Your task: Restate word for word the line containing "Egyéb (376, 113)" and all remaining lines of the entries below.

Data shown:
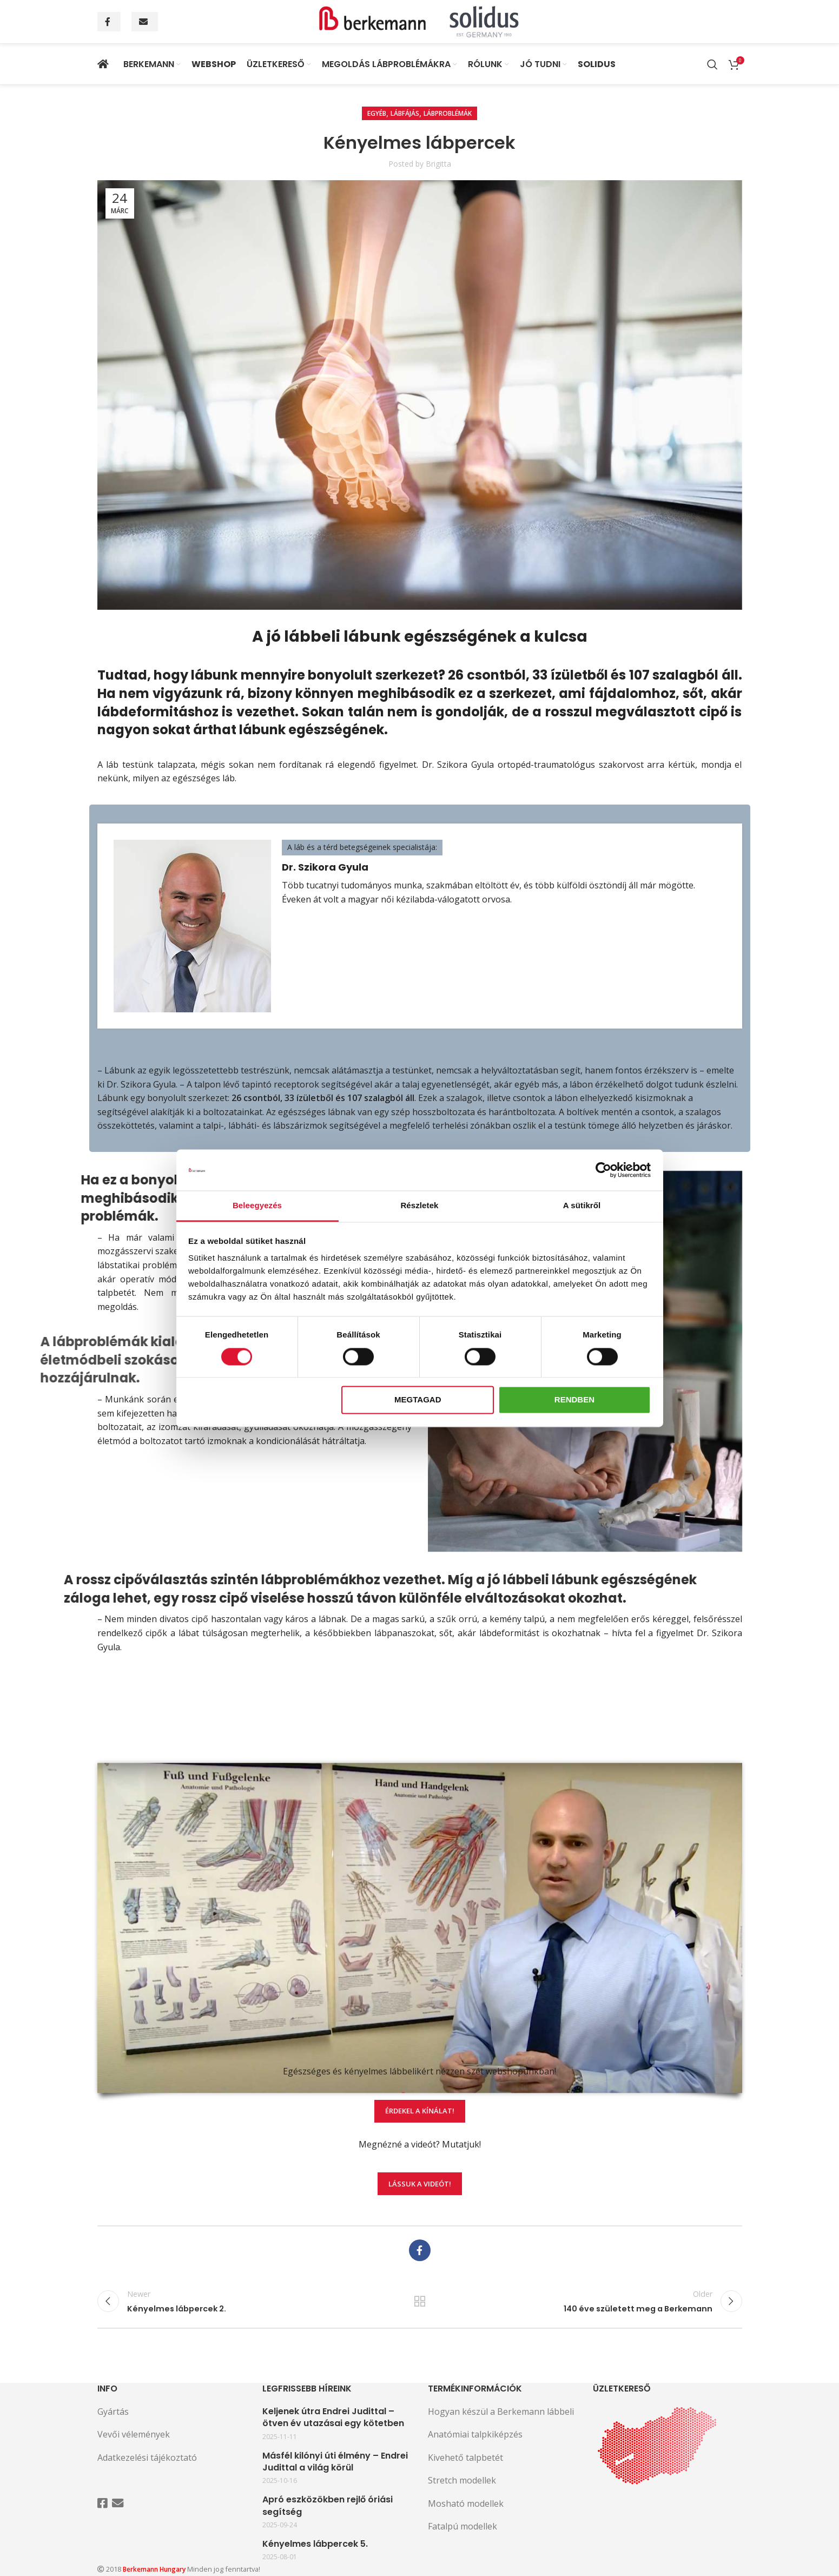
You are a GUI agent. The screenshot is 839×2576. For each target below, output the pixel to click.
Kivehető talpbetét (465, 2457)
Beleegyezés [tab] (257, 1205)
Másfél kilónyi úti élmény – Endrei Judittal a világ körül (335, 2462)
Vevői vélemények (133, 2434)
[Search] (712, 64)
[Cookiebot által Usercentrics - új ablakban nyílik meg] (603, 1170)
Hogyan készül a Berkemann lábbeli (501, 2411)
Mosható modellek (466, 2503)
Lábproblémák (448, 113)
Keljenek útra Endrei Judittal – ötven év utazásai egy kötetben (333, 2417)
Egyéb (376, 113)
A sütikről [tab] (582, 1205)
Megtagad (417, 1400)
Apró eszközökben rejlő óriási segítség (327, 2506)
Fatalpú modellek (462, 2526)
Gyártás (113, 2411)
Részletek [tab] (419, 1205)
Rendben (574, 1400)
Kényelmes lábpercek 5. (315, 2544)
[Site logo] (420, 21)
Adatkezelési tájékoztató (147, 2457)
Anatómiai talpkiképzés (475, 2434)
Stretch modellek (462, 2480)
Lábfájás (405, 113)
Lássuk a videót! (419, 2206)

Exercise response:
Egyéb (376, 113)
A sütikről [tab] (582, 1205)
Megtagad (417, 1400)
Apró eszközökben rejlő óriási segítség (327, 2506)
Fatalpú modellek (462, 2526)
Gyártás (113, 2411)
Részletek [tab] (419, 1205)
Rendben (574, 1400)
Kényelmes lábpercek 5. (315, 2544)
[Site logo] (420, 21)
Adatkezelési tájékoztató (147, 2457)
Anatómiai talpkiképzés (475, 2434)
Stretch modellek (462, 2480)
Lábfájás (405, 113)
Lássuk a videót! (419, 2206)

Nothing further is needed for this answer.